Work item ▸
In the records that follow, locate every line with "شماره" and extract it.

[Entries provided Boundary: Start]

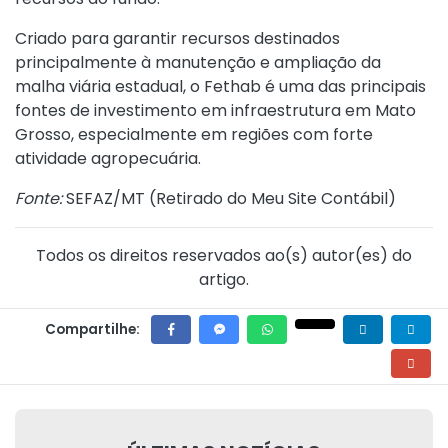
Criado para garantir recursos destinados
principalmente à manutenção e ampliação da
malha viária estadual, o Fethab é uma das principais
fontes de investimento em infraestrutura em Mato
Grosso, especialmente em regiões com forte
atividade agropecuária.
Fonte:
SEFAZ/MT (
Retirado do Meu Site Contábil
)
Todos os direitos reservados ao(s) autor(es) do
artigo.
Compartilhe:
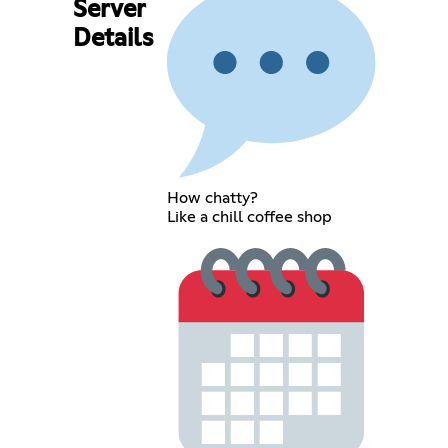
Server
Details
How chatty?
Like a chill coffee shop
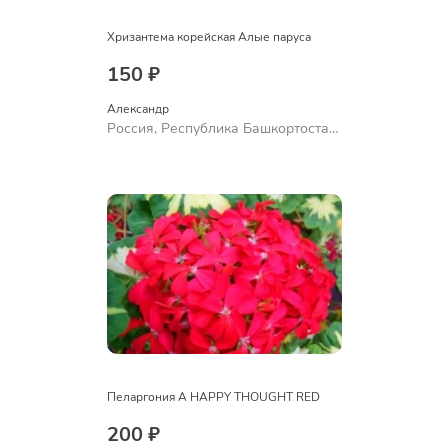
Хризантема корейская Алые паруса
150 ₽
Александр 
Россия, Республика Башкортостан,
Куюргазинский район, село
Ермолаево
Пеларгония A HAPPY THOUGHT RED
200 ₽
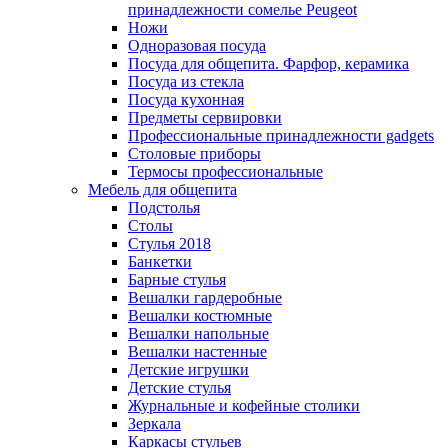
принадлежности сомелье Peugeot
Ножи
Одноразовая посуда
Посуда для общепита. Фарфор, керамика
Посуда из стекла
Посуда кухонная
Предметы сервировки
Профессиональные принадлежности gadgets
Столовые приборы
Термосы профессиональные
Мебель для общепита
Подстолья
Столы
Стулья 2018
Банкетки
Барные стулья
Вешалки гардеробные
Вешалки костюмные
Вешалки напольные
Вешалки настенные
Детские игрушки
Детские стулья
Журнальные и кофейные столики
Зеркала
Каркасы стульев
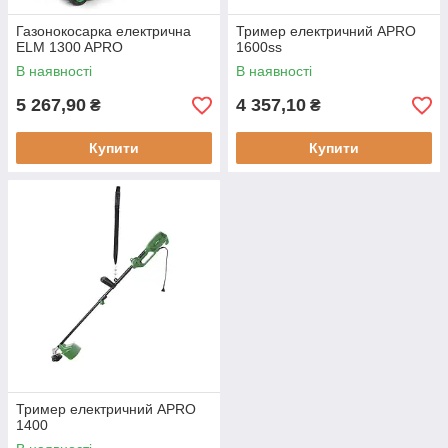
Газонокосарка електрична
Тример електричний APRO
ELM 1300 APRO
1600ss
В наявності
В наявності
5 267,90
4 357,10
₴
₴
Купити
Купити
Тример електричний APRO
1400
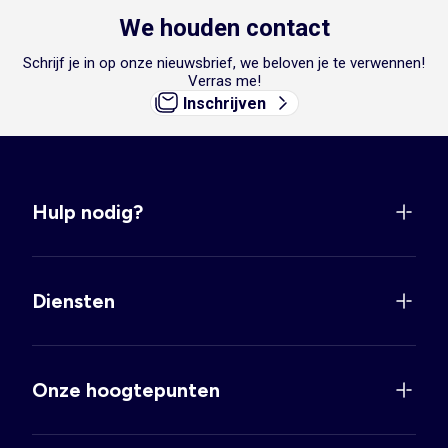
We houden contact
Schrijf je in op onze nieuwsbrief, we beloven je te verwennen!
Verras me!
Inschrijven
Hulp nodig?
Diensten
Onze hoogtepunten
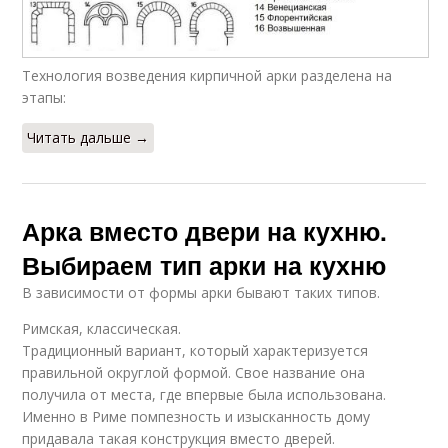
Технология возведения кирпичной арки разделена на
этапы:
Читать дальше →
Арка вместо двери на кухню.
Выбираем тип арки на кухню
В зависимости от формы арки бывают таких типов.
Римская, классическая.
Традиционный вариант, который характеризуется
правильной округлой формой. Свое название она
получила от места, где впервые была использована.
Именно в Риме помпезность и изысканность дому
придавала такая конструкция вместо дверей.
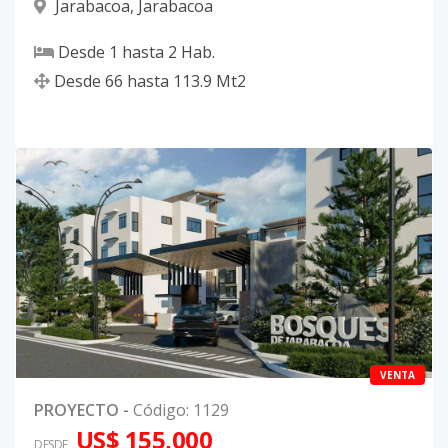
Jarabacoa
,
Jarabacoa
Desde
1
hasta
2
Hab.
Desde
66
hasta
113.9
Mt2
VENTA
PROYECTO
-
Código
:
1129
US$ 155,000
DESDE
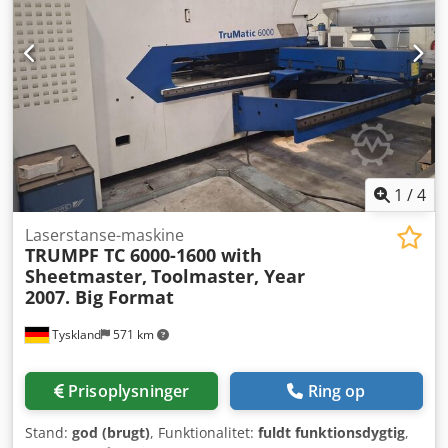
1
/
4
Laserstanse-maskine
TRUMPF TC 6000-1600 with
Sheetmaster,
Toolmaster, Year
2007. Big Format
Tyskland
571 km
Prisoplysninger
Ring op
Stand:
god (brugt)
, Funktionalitet:
fuldt funktionsdygtig
,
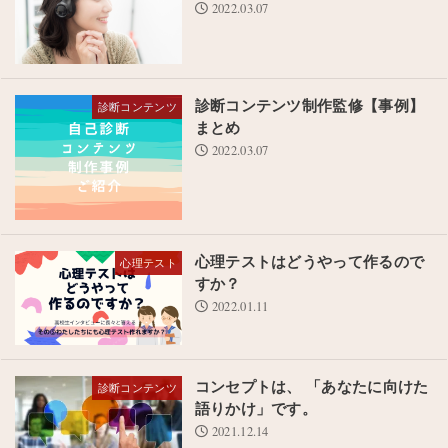
2022.03.07
診断コンテンツ制作監修【事例】
診断コンテンツ
まとめ
2022.03.07
心理テストはどうやって作るので
心理テスト
すか？
2022.01.11
コンセプトは、 「あなたに向けた
診断コンテンツ
語りかけ」です。
2021.12.14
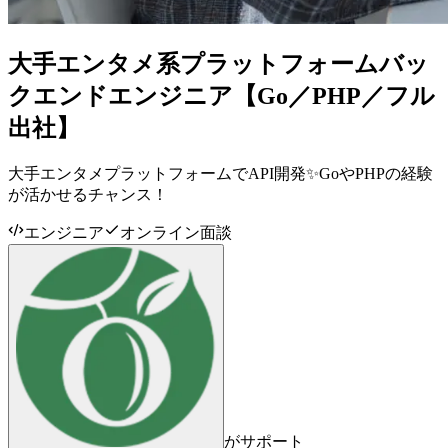
大手エンタメ系プラットフォームバッ
クエンドエンジニア【Go／PHP／フル
出社】
大手エンタメプラットフォームでAPI開発✨GoやPHPの経験
が活かせるチャンス！
エンジニア
オンライン面談
がサポート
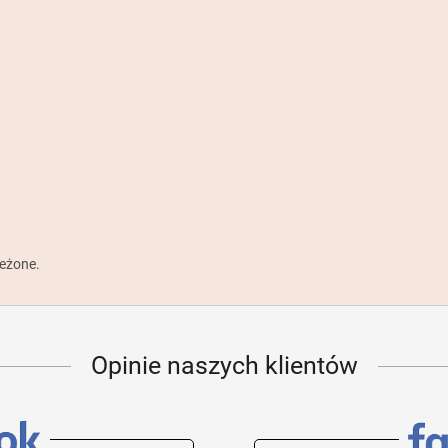
zeżone.
Opinie naszych klientów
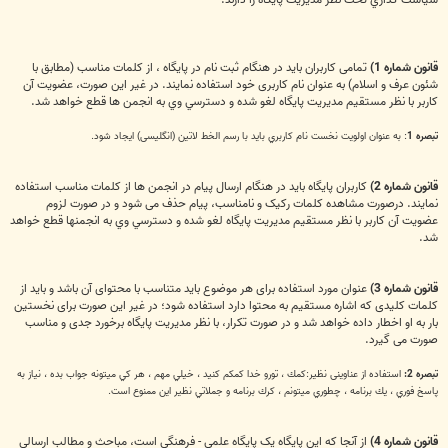
قانون شماره 1)
تمامی کاربران باید در هنگام ثبت نام در پایگاه ، از کلمات مناسب (مطابق با
شئون عرف و اسلام) به عنوان نام کاربری خود استفاده نمایند. در غیر این صورت، عضویت آن
كاربر با نظر مستقیم مدیریت پایگاه لغو شده و دسترسي وي به انجمن ها قطع خواهد شد.
تبصره 1
: به عنوان اولویت نخست نام كاربري باید با رسم الخط لاتین (انگلیسی) ایجاد شود.
قانون شماره 2)
کاربران پایگاه باید در هنگام ارسال پیام در انجمن ها از کلمات مناسب استفاده
نمایند. درصورت مشاهده کلمات رکیک و نامناسب، پیام حذف می شود و در صورت لزوم
عضویت آن كاربر با نظر مستقیم مدیریت پایگاه لغو شده و دسترسي وي به انجمنها قطع خواهد
شد.
قانون شماره 3)
عنوان مورد استفاده برای هر موضوع باید متناسب با محتوای آن باشد و باید از
کلمات کلیدی که اشاره مستقیم به محتوا دارد استفاده شود؛ در غیر این صورت برای نخستین
بار به او اخطار داده خواهد شد و در صورت تکرار، با نظر مدیریت پایگاه برخورد جدی و مناسب
صورت می گیرد.
تبصره 2:
استفاده از عناوینی نظیر:كمك ، تورو خدا كمكم كنيد ، خيلي مهم ، هر كي ميتونه جواب بده ، نياز به
پاسخ فوري ، يك برنامه ، چطوري ميتونم ، كرك برنامه و جملاتي نظیر این ممنوع است.
قانون شماره 4)
از آنجا که این پایگاه یک پایگاه علمی - فرهنگی است، مباحث و مطالب ارسالی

[Entries provided Boundary: End]

Result for this exercise ▸
قانون شماره 1)
قانون شماره 2)
قانون شماره 3)
قانون شماره 4)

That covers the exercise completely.